**Work instruction:**
Excluding pictures, retype the line with "BAS for your records." and each line that follows it to the end of the data below, word for word.

**Provided information:**
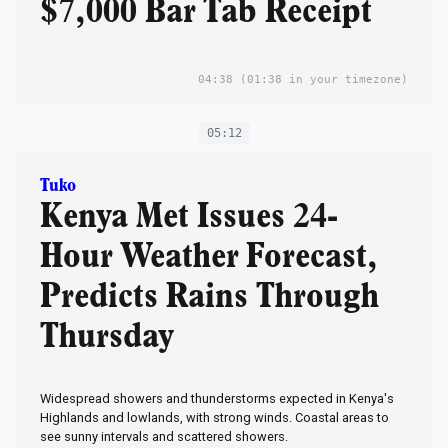
$7,000 Bar Tab Receipt
04:38
(01:38 in your timezone)
05:12
Tuko
Kenya Met Issues 24-
Hour Weather Forecast,
Predicts Rains Through
Thursday
Widespread showers and thunderstorms expected in Kenya's
Highlands and lowlands, with strong winds. Coastal areas to
see sunny intervals and scattered showers.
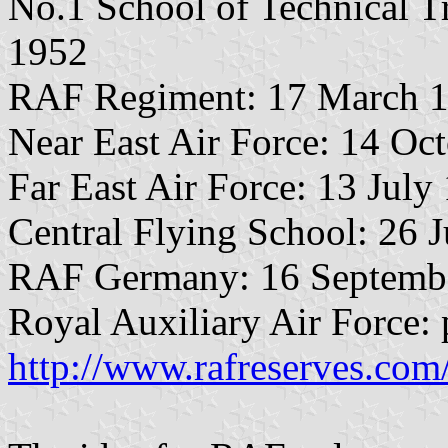
No.1 School of Technical T
1952
RAF Regiment: 17 March 1
Near East Air Force: 14 Oc
Far East Air Force: 13 July
Central Flying School: 26 
RAF Germany: 16 Septemb
Royal Auxiliary Air Force: 
http://www.rafreserves.co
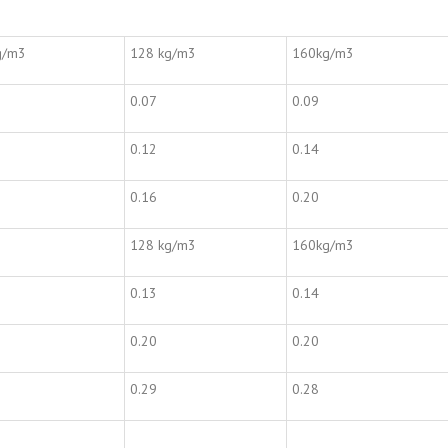
g/m3
128 kg/m3
160kg/m3
0.07
0.09
0.12
0.14
0.16
0.20
128 kg/m3
160kg/m3
0.13
0.14
0.20
0.20
0.29
0.28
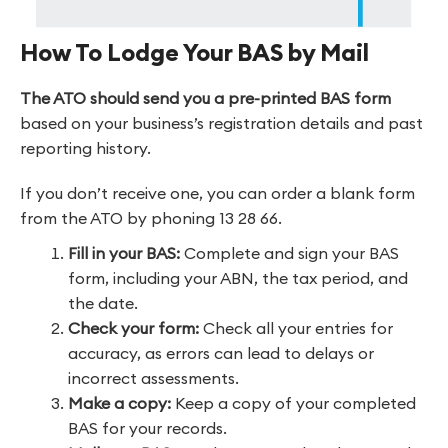
How To Lodge Your BAS by Mail
The ATO should send you a pre-printed BAS
form
based on your business’s registration details and past
reporting history.
If you don’t receive one, you can order a blank form
from the ATO by phoning 13 28 66.
Fill in your BAS:
Complete and sign your BAS
form, including your ABN, the tax period, and
the date.
Check your form:
Check all your entries for
accuracy, as errors can lead to delays or
incorrect assessments.
Make a copy:
Keep a copy of your completed
BAS for your records.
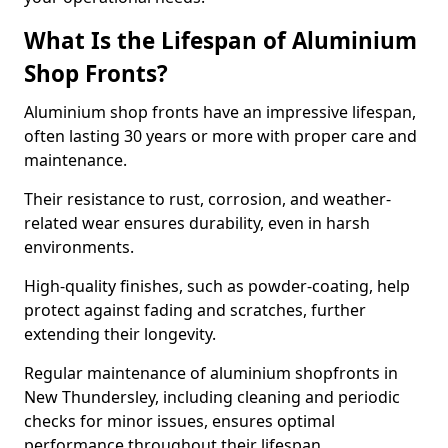
What Is the Lifespan of Aluminium
Shop Fronts?
Aluminium shop fronts have an impressive lifespan,
often lasting 30 years or more with proper care and
maintenance.
Their resistance to rust, corrosion, and weather-
related wear ensures durability, even in harsh
environments.
High-quality finishes, such as powder-coating, help
protect against fading and scratches, further
extending their longevity.
Regular maintenance of aluminium shopfronts in
New Thundersley, including cleaning and periodic
checks for minor issues, ensures optimal
performance throughout their lifespan.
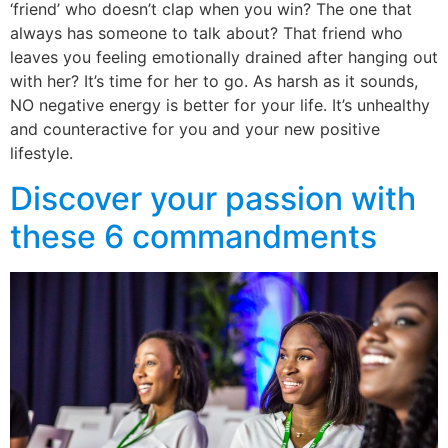
‘friend’ who doesn’t clap when you win? The one that
always has someone to talk about? That friend who
leaves you feeling emotionally drained after hanging out
with her? It’s time for her to go. As harsh as it sounds,
NO negative energy is better for your life. It’s unhealthy
and counteractive for you and your new positive
lifestyle.
Discover your passion with
these 6 commandments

**Response to this exercise:**
BAS for your records.
What Is the Lifespan of Aluminium
Shop Fronts?
Aluminium shop fronts have an impressive lifespan,
often lasting 30 years or more with proper care and
maintenance.
Their resistance to rust, corrosion, and weather-
related wear ensures durability, even in harsh
environments.
High-quality finishes, such as powder-coating, help
protect against fading and scratches, further
extending their longevity.
Regular maintenance of aluminium shopfronts in
New Thundersley, including cleaning and periodic
checks for minor issues, ensures optimal
performance throughout their lifespan.
‘friend’ who doesn’t clap when you win? The one that
always has someone to talk about? That friend who
leaves you feeling emotionally drained after hanging out
with her? It’s time for her to go. As harsh as it sounds,
NO negative energy is better for your life. It’s unhealthy
and counteractive for you and your new positive
lifestyle.
Discover your passion with
these 6 commandments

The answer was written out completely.